How to access normalized data in the NanoStringDiff package?
1
0
Entering edit mode
casey.rimland ▴ 150
@caseyrimland-14915
Last seen 4.0 years ago
University of Cambridge, National Insti…

I am trying to use NanoStringDiff for differential expression analysis of a nanostring data-set with 506 endogenous genes in the set. I was wondering how/if there is a way to output the normalized data that NanoStringDiff uses to run the differential expression LRT tests? I have been able to run the differential expression analyses correctly (I hope!), but now would like to know if there is a way to access the normalized data to use for PCA plots, heatmaps, etc? I tried assay(exprs) but it just gave me the raw counts. Thanks!

path<-paste(dir,"nanostring_R.csv",sep="/")
designs <- data.frame(group=c("WT_IL13", "WT_IL13", "WT_IL13", "WT_CTRL", "WT_CTRL", "WT_CTRL", "RA1_IL13", "RA1_IL13", "RA1_IL13", "RA1_CTRL", "RA1_CTRL", "RA1_CTRL"))

#Create a Nanostring dataset
nanostringdata <- createNanoStringSetFromCsv(path = path, header = TRUE, designs = designs)

#Run DE analysis
pheno=pData(nanostringdata)
group=pheno\$group
design.full=model.matrix(~0+group)
design.full

NanoStringData_Norm <- estNormalizationFactors(nanostringdata)
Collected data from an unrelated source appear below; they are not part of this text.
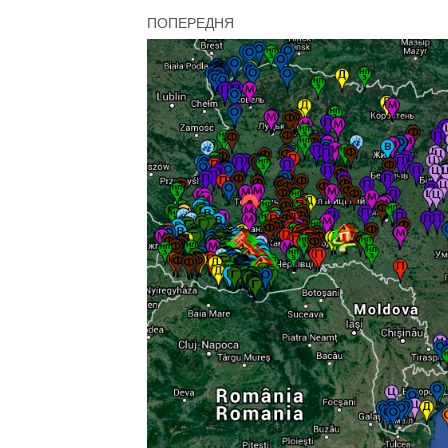
ПОПЕРЕДНЯ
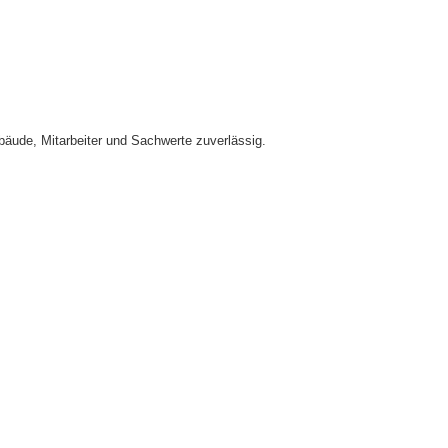
äude, Mitarbeiter und Sachwerte zuverlässig.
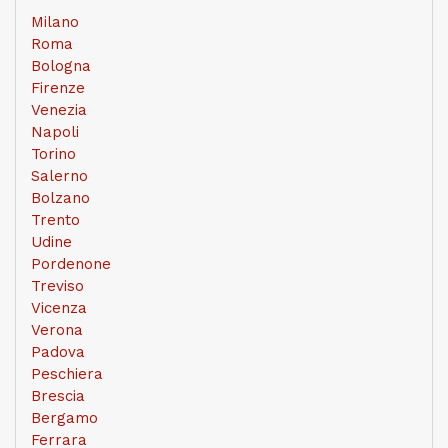
Milano
Roma
Bologna
Firenze
Venezia
Napoli
Torino
Salerno
Bolzano
Trento
Udine
Pordenone
Treviso
Vicenza
Verona
Padova
Peschiera
Brescia
Bergamo
Ferrara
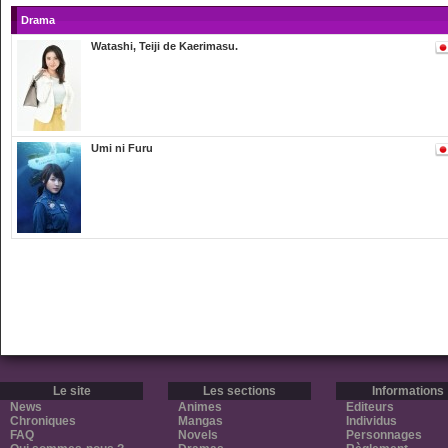
Drama
Watashi, Teiji de Kaerimasu.
Umi ni Furu
Le site
Les sections
Informations
News
Animes
Editeurs
Chroniques
Mangas
Individus
FAQ
Novels
Personnages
#Get Results for pairwise contrasts
result_WT <- glm.LRT(NanoStringData_Norm,design.full,contrast=c(0,0,-1,1))
nanostringdiff nanostring NanoStringDiff • 1.1k views
1
Entering edit mode
@james-w-macdonald-5106
Last seen 16 hours ago
United States

I don't think there is a direct accessor, but this is what is done to the data prior to fitting any model:

    c = positiveFactor(NanoStringData)
d = housekeepingFactor(NanoStringData)
k = c * d
lamda_i = negativeFactor(NanoStringData)
Y = exprs(NanoStringData)
Y_n = sweep(Y, 2, lamda_i, FUN = "-")
Y_nph = sweep(Y_n, 2, k, FUN = "/")
Y_nph[Y_nph <= 0] = 0.1

And then

     Y_nph <- log(Y_nph)

will give you data that you can plot.

0
Entering edit mode

Thank you!

I just gave the code a try and I got stuck on this step with a warning message:

Y_n = sweep(Y, 2, lamda_i, FUN = "-")

Warning message:
In max(cumDim[cumDim <= lstats]) :
no non-missing arguments to max; returning -Inf

Anything I might be doing wrong? The code runs through but there are just NA in the final log(Y_nph)

0
Entering edit mode

That error comes from some checking in sweep to make sure that the length of lambda_i is reasonable for the dimensions of the matrix you are sweeping on. So there appears to be a problem with either your Y matrix or whatever you are getting for lambda_i. You need to take a look at those data and see what's up.

0
Entering edit mode

I was trying to run it before calling the estNormalizationFactors. Fixed it now and have the output. Thank you bunches!

0
Entering edit mode

Hello,

I get similar situation like above.

To get normalized data for plotting, I tried to use NanoStringDataNormalization , but that normalized data looks not consistent to the logFC provided by glm.LRT.

I found this comment and compared the normalized matrix using this code (without the last log transformation) after estNormalizationFactors with raw data, and that by NanoStringDataNormalization with the same raw data, but those two are quite different.

which one should I use?

ps. I really appreciate your package though.

0
Entering edit mode

You cannot generate log fold changes you get from a generalized linear model 'by hand'. In other words, there is no formula that you can plug data into, in order to get the results the GLM will provide. The parameters for the GLM are estimated using an iterative procedure that you won't be able to replicate, and the 'normalized' data we are talking about are just gross estimates that are useful for plotting.